The entries below are to be repeated exactly, and their pictures left out.
=== Supplied material ===
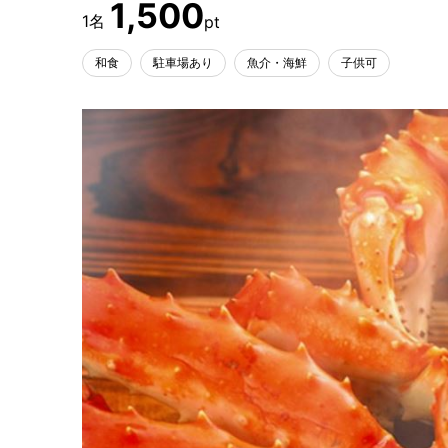
1,500
和食
駐車場あり
魚介・海鮮
子供可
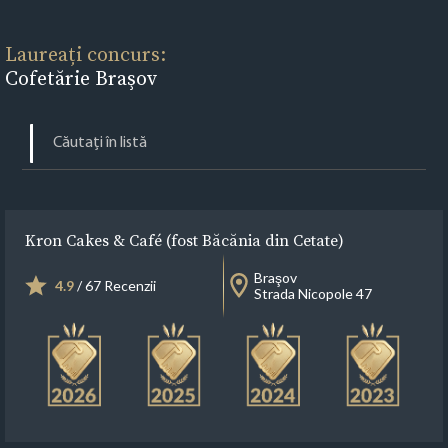
Laureați concurs:
Cofetărie Braşov
Kron Cakes & Café (fost Băcănia din Cetate)
Braşov
4.9
/ 67 Recenzii
Strada Nicopole 47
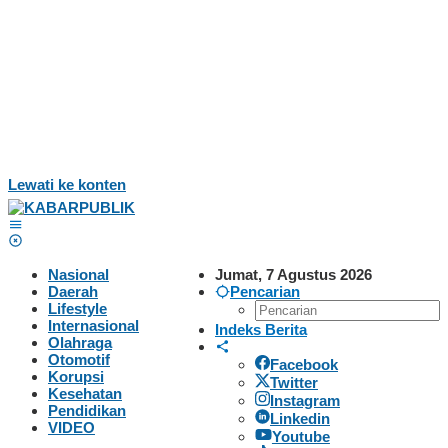
Lewati ke konten
Nasional
Jumat, 7 Agustus 2026
Daerah
Pencarian
Lifestyle
Internasional
Indeks Berita
Olahraga
Otomotif
Facebook
Korupsi
Twitter
Kesehatan
Instagram
Pendidikan
Linkedin
VIDEO
Youtube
===
# [Answer section]
1,500
和食
駐車場あり
魚介・海鮮
子供可
Laureați concurs:
Cofetărie Braşov
Kron Cakes & Café (fost Băcănia din Cetate)
Braşov
4.9
/ 67 Recenzii
Strada Nicopole 47
Lewati ke konten
Nasional
Jumat, 7 Agustus 2026
Daerah
Pencarian
Lifestyle
Internasional
Indeks Berita
Olahraga
Otomotif
Facebook
Korupsi
Twitter
Kesehatan
Instagram
Pendidikan
Linkedin
VIDEO
Youtube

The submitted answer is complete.